In a recent interview with FOX 26’s Jade Flury, O’Neal confidently declared that his dominance would translate perfectly to the modern game — and possibly be even more profitable.
“I’d be making $700 million a year, for real,” Shaq said with a grin. “Playing with these cupcakes.”
While some might laugh at the number, the confidence behind it isn’t hard to understand. Shaq played in an era loaded with elite centers — Hakeem Olajuwon, David Robinson, Patrick Ewing — and still imposed his will. In today’s spacing-heavy NBA, where true bruising big men are rare, O’Neal believes the advantage would tilt even further in his favor.

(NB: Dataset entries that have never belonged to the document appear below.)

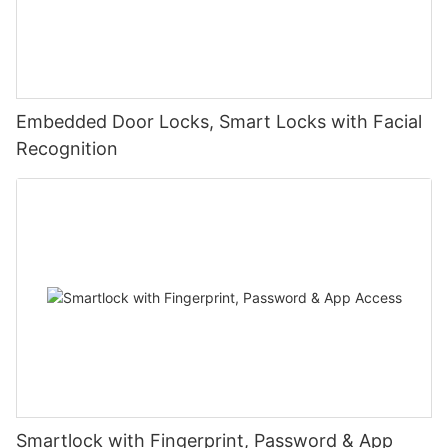
Embedded Door Locks, Smart Locks with Facial
Recognition
Smartlock with Fingerprint, Password & App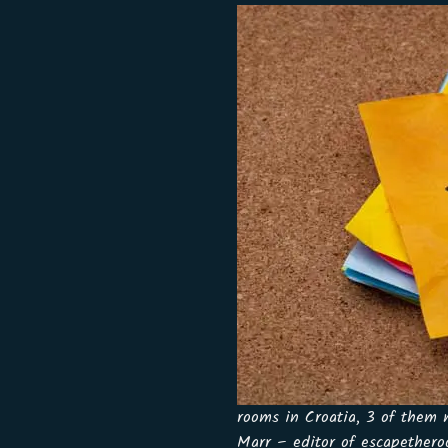
rooms in Croatia, 3 of them
Marr – editor of escapethero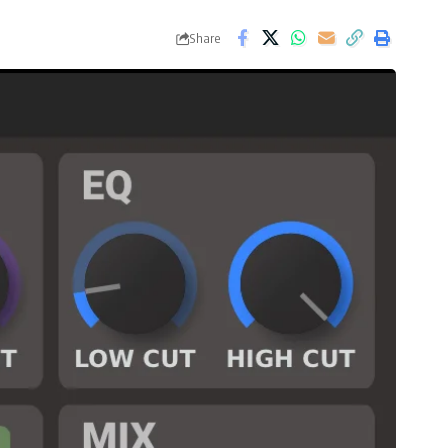
Share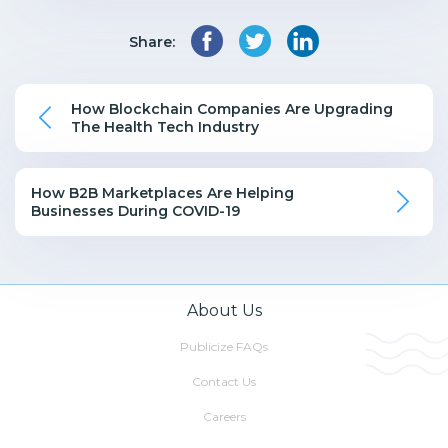
Share:
How Blockchain Companies Are Upgrading
The Health Tech Industry
How B2B Marketplaces Are Helping
Businesses During COVID-19
About Us
Publicize FAQs
Contact Us
Careers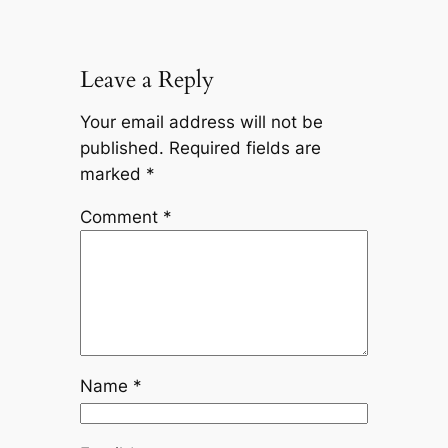
Leave a Reply
Your email address will not be
published.
Required fields are
marked
*
Comment
*
Name
*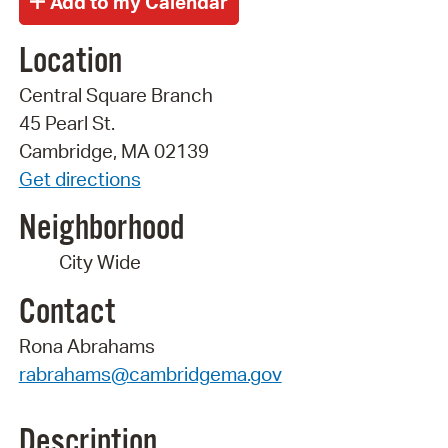
Location
Central Square Branch
45 Pearl St.
Cambridge, MA 02139
Get directions
Neighborhood
City Wide
Contact
Rona Abrahams
rabrahams@cambridgema.gov
Description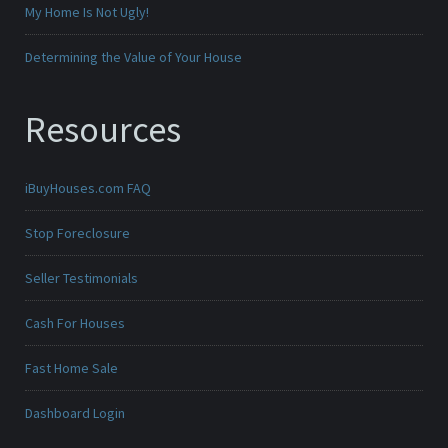
My Home Is Not Ugly!
Determining the Value of Your House
Resources
iBuyHouses.com FAQ
Stop Foreclosure
Seller Testimonials
Cash For Houses
Fast Home Sale
Dashboard Login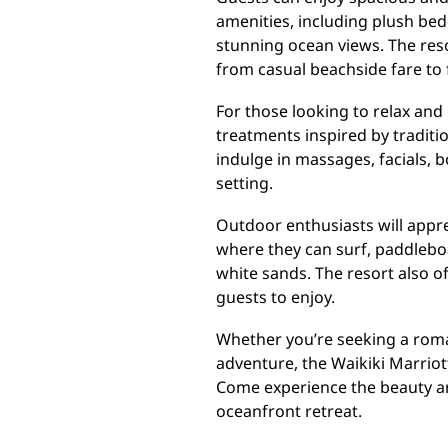
amenities, including plush bed
stunning ocean views. The resor
from casual beachside fare to 
For those looking to relax and 
treatments inspired by traditi
indulge in massages, facials, 
setting.
Outdoor enthusiasts will appre
where they can surf, paddleboa
white sands. The resort also off
guests to enjoy.
Whether you’re seeking a roman
adventure, the Waikiki Marrio
Come experience the beauty and
oceanfront retreat.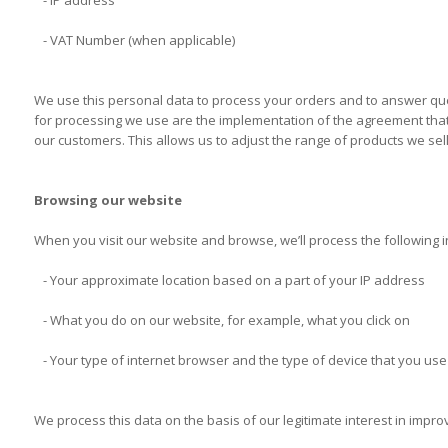
- IP address
- VAT Number (when applicable)
We use this personal data to process your orders and to answer quer
for processing we use are the implementation of the agreement that w
our customers. This allows us to adjust the range of products we sel
Browsing our website
When you visit our website and browse, we’ll process the following 
- Your approximate location based on a part of your IP address
- What you do on our website, for example, what you click on
- Your type of internet browser and the type of device that you use 
We process this data on the basis of our legitimate interest in impr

Pressed on how he’d succeed against today’s more sophisticated defensive schemes, Shaq’s answer was refreshingly on brand.
“I’m going to be me.”



Standing over seven feet tall and weighing more than most defensive fronts, Shaq was a physical anomaly. It didn’t matter who guarded him. Single coverage was a disaster. Double teams came too late. Triple teams opened up shooters. And once he caught the ball deep in the paint, the outcome was usually predetermined.
Shaq also pointed out that the modern obsession with three-point shooting would actually help him.
“You got big guys shooting threes — that’s to my advantage,” he explained. “As soon as you shoot the three, I’m closer to my end. I don’t have to run as far. I’m running right down the middle of the lane asking for the ball.”
And when defenders inevitably panic?
“You and your whole team going to be crying, ‘Three seconds! Three seconds!’”
The strategy, according to Shaq, would be simple. If teams double him, he kicks it out. If they triple him, he finds shooters. And if no help comes, it’s another dunk — the kind that demoralizes a defense and silences an arena.

“If y’all try to double, triple, I’m going to kick it to my man Kobe. Big Shot Bob,” Shaq said. “We going to win championship after championship.”
His final message summed it up perfectly.
“I’m not going to do what they do,” Shaq said. “They’re going to have to do what I do.”
While there’s no way to truly test how Shaq would fare in today’s NBA, imagining it is half the fun. And given how dominant he was when healthy and locked in, it’s hard to dismiss the idea entirely.
After all, dominance never goes out of style.